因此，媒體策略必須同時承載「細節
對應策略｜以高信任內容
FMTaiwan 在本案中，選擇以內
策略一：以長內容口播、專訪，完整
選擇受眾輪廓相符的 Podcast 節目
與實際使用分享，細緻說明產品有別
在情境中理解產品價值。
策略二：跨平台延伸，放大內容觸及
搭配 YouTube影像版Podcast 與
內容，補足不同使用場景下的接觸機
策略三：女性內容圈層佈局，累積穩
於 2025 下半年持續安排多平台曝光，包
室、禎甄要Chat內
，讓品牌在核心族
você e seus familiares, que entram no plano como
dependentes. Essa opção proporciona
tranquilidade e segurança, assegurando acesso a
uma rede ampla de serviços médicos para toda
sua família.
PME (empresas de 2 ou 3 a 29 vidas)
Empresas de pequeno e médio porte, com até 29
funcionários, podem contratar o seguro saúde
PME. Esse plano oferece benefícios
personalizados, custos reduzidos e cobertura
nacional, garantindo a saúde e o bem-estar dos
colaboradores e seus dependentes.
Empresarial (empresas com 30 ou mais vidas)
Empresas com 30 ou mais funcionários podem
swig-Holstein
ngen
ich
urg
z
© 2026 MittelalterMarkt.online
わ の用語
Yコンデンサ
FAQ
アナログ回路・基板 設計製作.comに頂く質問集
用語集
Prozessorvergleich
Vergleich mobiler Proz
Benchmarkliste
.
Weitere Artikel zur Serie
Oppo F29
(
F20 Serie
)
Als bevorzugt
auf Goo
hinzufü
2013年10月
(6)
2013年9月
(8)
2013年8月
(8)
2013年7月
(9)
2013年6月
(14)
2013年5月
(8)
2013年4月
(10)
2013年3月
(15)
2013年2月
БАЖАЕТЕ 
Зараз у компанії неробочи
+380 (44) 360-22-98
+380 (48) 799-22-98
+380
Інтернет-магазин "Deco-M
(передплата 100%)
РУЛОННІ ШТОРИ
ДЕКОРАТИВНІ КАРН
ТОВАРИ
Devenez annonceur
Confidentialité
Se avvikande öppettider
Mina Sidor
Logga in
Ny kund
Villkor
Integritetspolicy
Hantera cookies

--- Work order ---
Each record above, from first to last, should be written out again exactly.

--- Written response ---
因此，媒體策略必須同時承載「細節
對應策略｜以高信任內容
FMTaiwan 在本案中，選擇以內
策略一：以長內容口播、專訪，完整
選擇受眾輪廓相符的 Podcast 節目
與實際使用分享，細緻說明產品有別
在情境中理解產品價值。
策略二：跨平台延伸，放大內容觸及
搭配 YouTube影像版Podcast 與
內容，補足不同使用場景下的接觸機
策略三：女性內容圈層佈局，累積穩
於 2025 下半年持續安排多平台曝光，包
室、禎甄要Chat內
，讓品牌在核心族
você e seus familiares, que entram no plano como
dependentes. Essa opção proporciona
tranquilidade e segurança, assegurando acesso a
uma rede ampla de serviços médicos para toda
sua família.
PME (empresas de 2 ou 3 a 29 vidas)
Empresas de pequeno e médio porte, com até 29
funcionários, podem contratar o seguro saúde
PME. Esse plano oferece benefícios
personalizados, custos reduzidos e cobertura
nacional, garantindo a saúde e o bem-estar dos
colaboradores e seus dependentes.
Empresarial (empresas com 30 ou mais vidas)
Empresas com 30 ou mais funcionários podem
swig-Holstein
ngen
ich
urg
z
© 2026 MittelalterMarkt.online
わ の用語
Yコンデンサ
FAQ
アナログ回路・基板 設計製作.comに頂く質問集
用語集
Prozessorvergleich
Vergleich mobiler Proz
Benchmarkliste
.
Weitere Artikel zur Serie
Oppo F29
(
F20 Serie
)
Als bevorzugt
auf Goo
hinzufü
2013年10月
(6)
2013年9月
(8)
2013年8月
(8)
2013年7月
(9)
2013年6月
(14)
2013年5月
(8)
2013年4月
(10)
2013年3月
(15)
2013年2月
БАЖАЕТЕ 
Зараз у компанії неробочи
+380 (44) 360-22-98
+380 (48) 799-22-98
+380
Інтернет-магазин "Deco-M
(передплата 100%)
РУЛОННІ ШТОРИ
ДЕКОРАТИВНІ КАРН
ТОВАРИ
Devenez annonceur
Confidentialité
Se avvikande öppettider
Mina Sidor
Logga in
Ny kund
Villkor
Integritetspolicy
Hantera cookies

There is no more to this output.